Charting server load
Robert Brockway
rbrockway-wgAaPJgzrDxH4x6Dk/4f9A at public.gmane.org
Fri Feb 2 00:31:43 UTC 2007
On Thu, 1 Feb 2007, Ian Petersen wrote:
> [snip]
>
> OK, that makes a certain amount of sense, but I still feel unconvinced.
>
> The load average is exactly that: an average. A load of 50 says that,
> over the last minute, every time the run queue was sampled (how often
> does that happen anyway?) there were 50 processes "ready to go".
It doesn't really need to "sample" afaik as the kernels knows how many
processes are flagged to run each timeslice since it is moving them in and
out of the run queue. It only needs to count them and it probably has to
do that anyway.
> Now, if all of our 50 hypothetical processes need 2.01% of the CPU to
> get all their work done, shouldn't each one show up in roughly 2.01%
> of the samples? If that's true, then each sample would see, on
> average, one process in the ready state and the load would be one
> (well, 1.05 since we're talking 2.01% not 2%).
This logic sounds spot on to me. At any given time approximately 49 of
the 50 processes are not asking for the cpu because they are i/o bound at
the time. Thus the load would indeed be approximately 1.05 as you say.
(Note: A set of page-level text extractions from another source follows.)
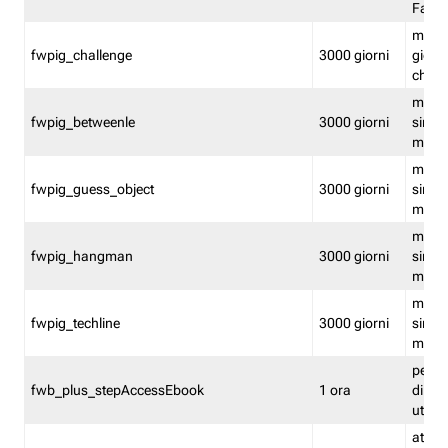
Fastw
mantie
fwpig_challenge
3000 giorni
giochi
chall
mantie
fwpig_betweenle
3000 giorni
singol
modal
mantie
fwpig_guess_object
3000 giorni
singol
modal
mantie
fwpig_hangman
3000 giorni
singol
modal
mantie
fwpig_techline
3000 giorni
singol
modal
perme
fwb_plus_stepAccessEbook
1 ora
di un 
utenti
attiva 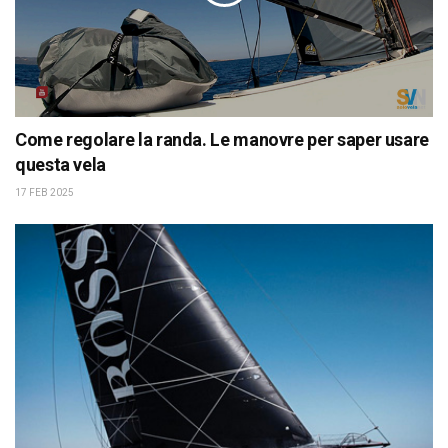
Come regolare la randa. Le manovre per saper usare
questa vela
17 FEB 2025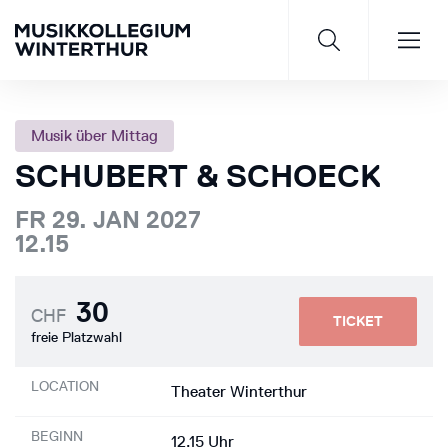
Musik über Mittag
SCHUBERT & SCHOECK
Saisonprogramm 26/27
FR 29. JAN 2027
12.15
JETZT ENTDECKEN
30
CHF
TICKET
freie Platzwahl
LOCATION
Theater Winterthur
BEGINN
12.15 Uhr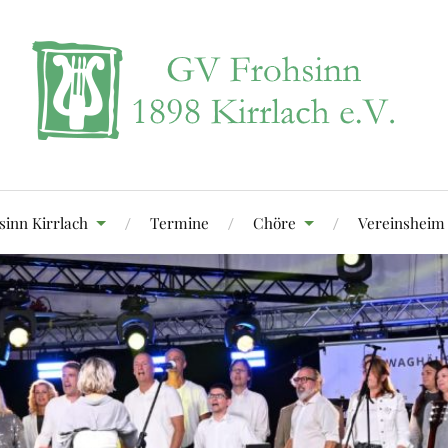
sinn Kirrlach
Termine
Chöre
Vereinsheim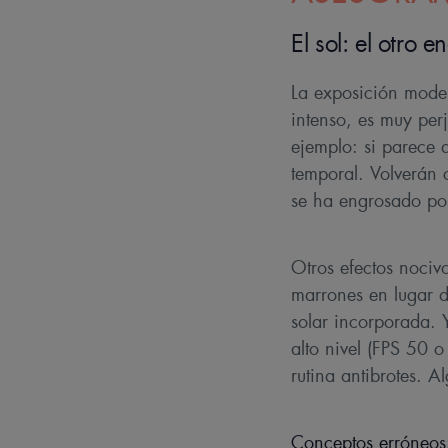
El sol: el otro 
La exposición moder
intenso, es muy perj
ejemplo: si parece 
temporal. Volverán 
se ha engrosado por
Otros efectos nociv
marrones en lugar d
solar incorporada. Y
alto nivel (FPS 50 
rutina antibrotes. A
Conceptos erróneos:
Getting back to William's original question, a load of 50 would mean that
the system is sustaining a cpu bound situation which translates to an
overloaded system in my books since processes are getting far less time on
the cpu than they need to run optimally.
A cpu bound system which was not also heavily i/o loaded may respond quite
well to interactive use (ie, the shell may seem to be responding fine to
many commands) but this is because in general interactive use demands
little of a system. If you are typing, a modern computer is quite capable
of servicing many processes between your keystrokes.